Radian Asset Assurance, a bond insurance provider, is plotting to increase by 40% the par dollar amount of insurance contracts it writes this year and hopes to ride the growing wave of synthetics.

Radian Asset Assurance, a bond insurance provider, is plotting to increase by 40% the par dollar amount of insurance contracts it writes this year and hopes to ride the growing wave of synthetics. The monoline guarantor has identified the collateralized debt obligation market as one ripe for growth and wants to ramp up its activities mainly in the sector, said Hao Wu, managing director in global structured products in New York.
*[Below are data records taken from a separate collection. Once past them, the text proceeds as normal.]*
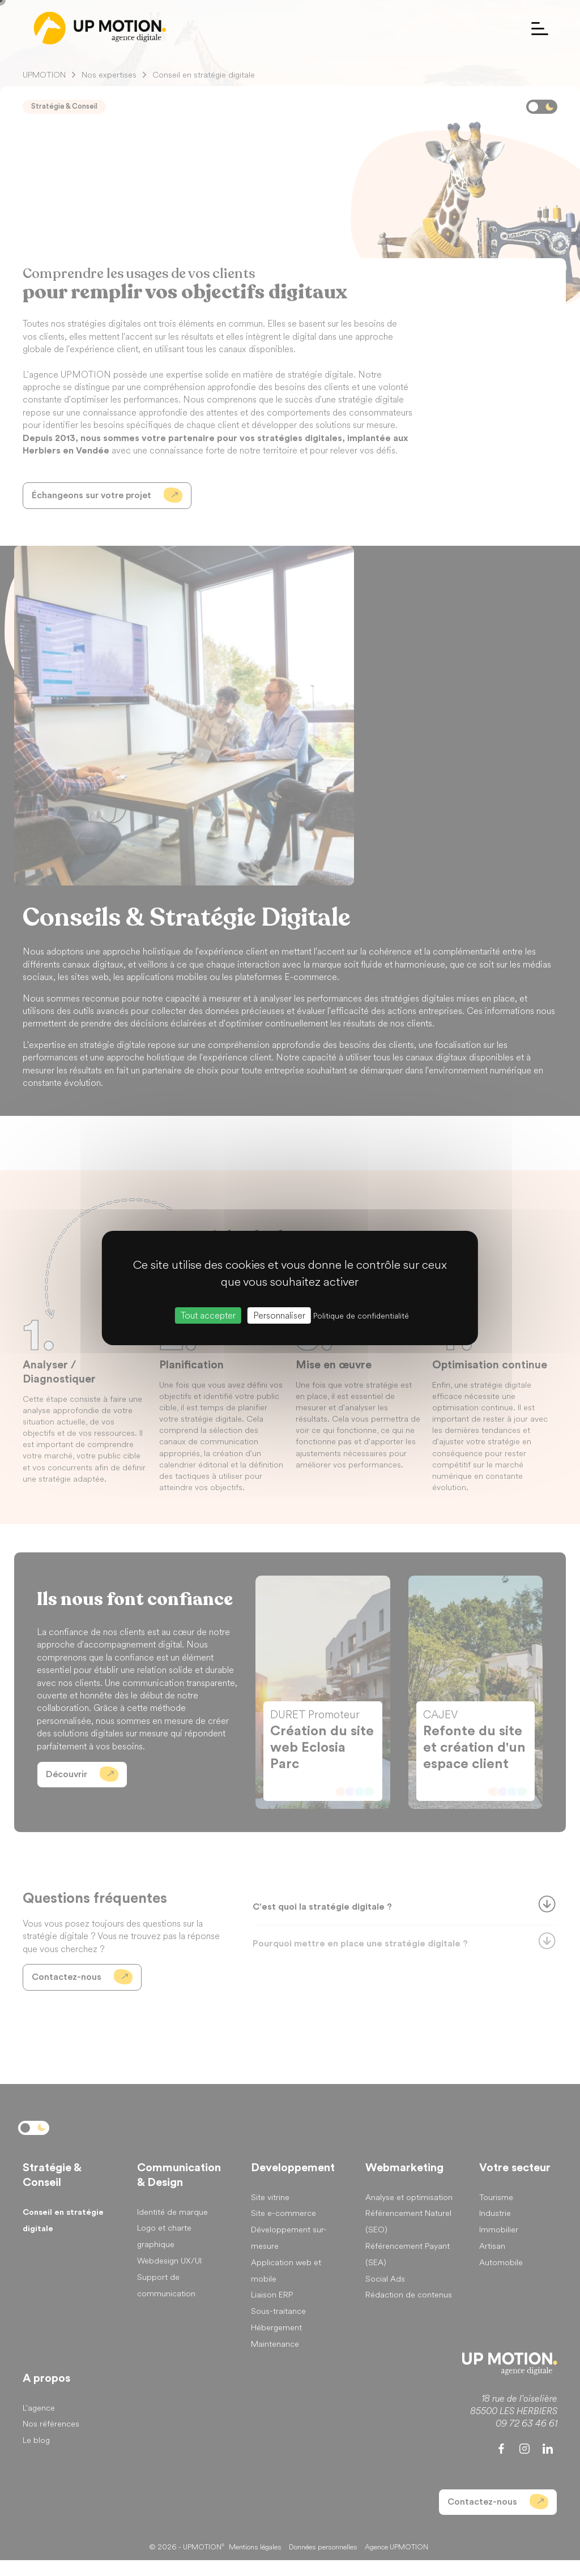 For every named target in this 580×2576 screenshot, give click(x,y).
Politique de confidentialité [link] (361, 1316)
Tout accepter (208, 1315)
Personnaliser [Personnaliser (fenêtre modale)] (279, 1315) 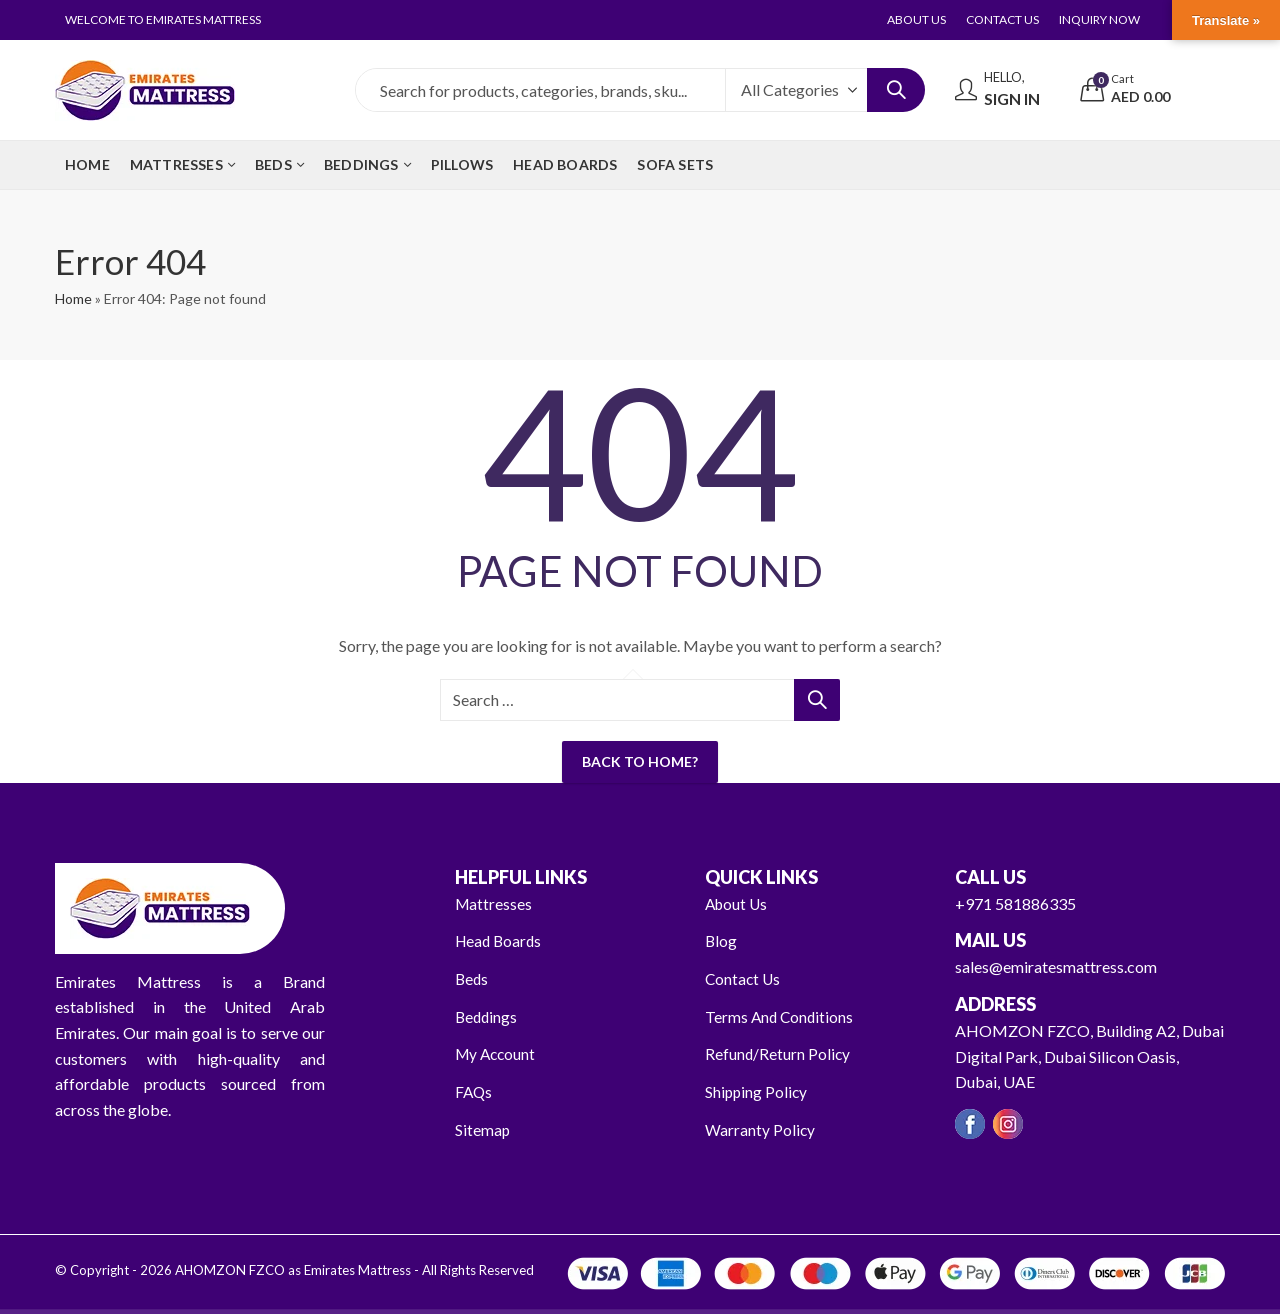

Last year Radian guaranteed $5 billion in par value and intends to increase its book to the $7 billion mark this year. "We're turning away deals," Wu claimed, noting it traded with 20 counterparties last year and is also looking to transact with a wider spectrum of them this year. Although it would receive more rights in wrapping a deal in the primary market, Radian is also open to secondary guarantees, Wu said.

Specifically, so-called multi-sector CDOs offer the most opportunities and Radian plans to focus its efforts there because the complexities of the underlying collateral make it tougher for investors to get comfortable with it--and more likely for them to seek out a monoline. "This is a growing and dynamic sector of the market; it's less homogenous and more difficult to analyze" than vehicles deriving cash flows from traditional credit instruments, Wu explained, noting the sector accounted for the bulk of CDO issuance last year.

In the past, Radian has struggled to break into the top-tier monoline ranks because, with a double-A rating, it has had difficulty competing against other monolines, which tend to be triple-A. But Wu said there is a concrete opportunity for Radian to ramp up activities now--even as it maintains a lower credit rating than some of its competitors-- as the market for contracts referenced to asset-backed bonds evolves. "In a cash-wrapping business, triple-As have an advantage over double-As and we recognize that," he acknowledged. But Radian's rating is not as much of an obstacle in the synthetic market, because financial institutions acting as counterparties in the synthetic market, such as Wall Street dealers, are rarely rated above single-A. "We've seen the [credit] market explode with index products and [the ABS market] is moving toward synthetics. And in this world, the difference [in Radian's own rating] is very small."

An official at a rival monoline agreed the synthetic market offers more of a level playing field for Radian, but said a guarantee from a double-A entity remains less attractive than one from a triple-A counterparty, in any market.

Wu is in charge of two groups: one that plays in structured financial products such as CDOs and credit derivatives and another that deals with straight ABS. Radian will maintain its activity in its cash bond wrapping business in certain areas, such as sub-prime autos, but intends to grow the financial product side most.